__Records from a collection__:
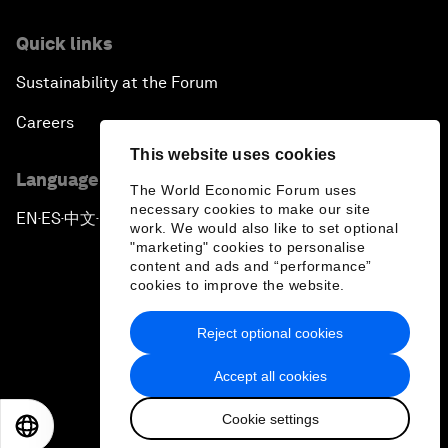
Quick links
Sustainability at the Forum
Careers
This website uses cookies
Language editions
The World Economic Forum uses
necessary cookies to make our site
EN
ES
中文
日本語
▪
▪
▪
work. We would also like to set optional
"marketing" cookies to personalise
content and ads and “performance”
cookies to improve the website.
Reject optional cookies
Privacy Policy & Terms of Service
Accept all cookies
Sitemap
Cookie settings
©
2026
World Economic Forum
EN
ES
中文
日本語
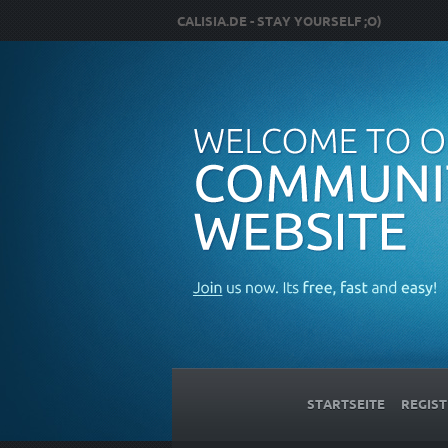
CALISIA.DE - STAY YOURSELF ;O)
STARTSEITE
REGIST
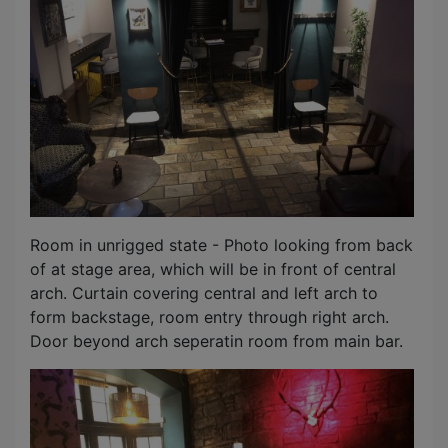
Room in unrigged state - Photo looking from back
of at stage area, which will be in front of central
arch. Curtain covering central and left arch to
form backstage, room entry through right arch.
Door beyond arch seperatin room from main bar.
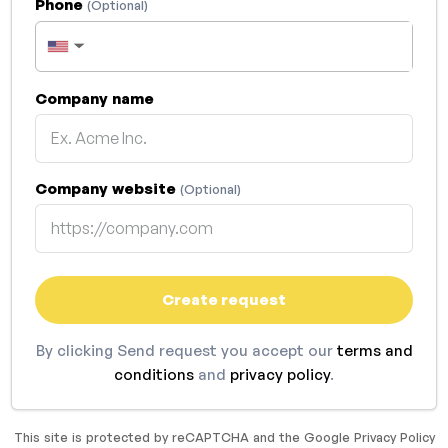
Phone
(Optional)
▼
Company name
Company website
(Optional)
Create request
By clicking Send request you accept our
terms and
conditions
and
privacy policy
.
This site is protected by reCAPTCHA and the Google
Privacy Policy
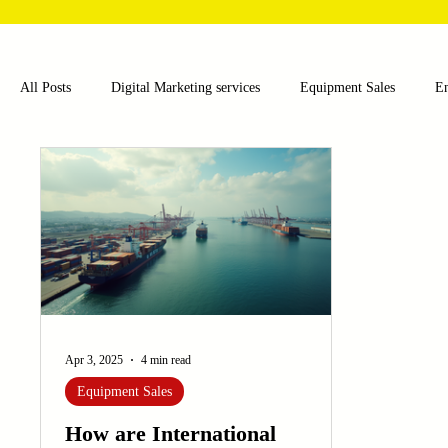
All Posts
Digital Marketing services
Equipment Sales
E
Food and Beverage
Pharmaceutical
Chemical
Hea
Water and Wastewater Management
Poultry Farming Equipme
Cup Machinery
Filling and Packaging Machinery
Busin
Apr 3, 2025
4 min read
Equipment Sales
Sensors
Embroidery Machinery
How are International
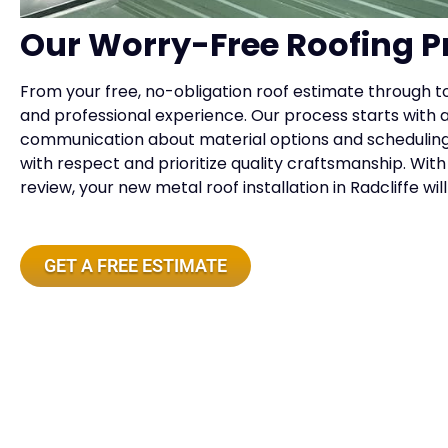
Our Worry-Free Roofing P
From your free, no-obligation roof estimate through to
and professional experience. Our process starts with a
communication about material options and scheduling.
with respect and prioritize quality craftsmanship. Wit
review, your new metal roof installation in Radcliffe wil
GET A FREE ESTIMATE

__WORK TASK__: Scan the records above for the string "with", then select every line that holds it.

__RESULT FOR THIS EXERCISE__:
and professional experience. Our process starts with a
with respect and prioritize quality craftsmanship. Wit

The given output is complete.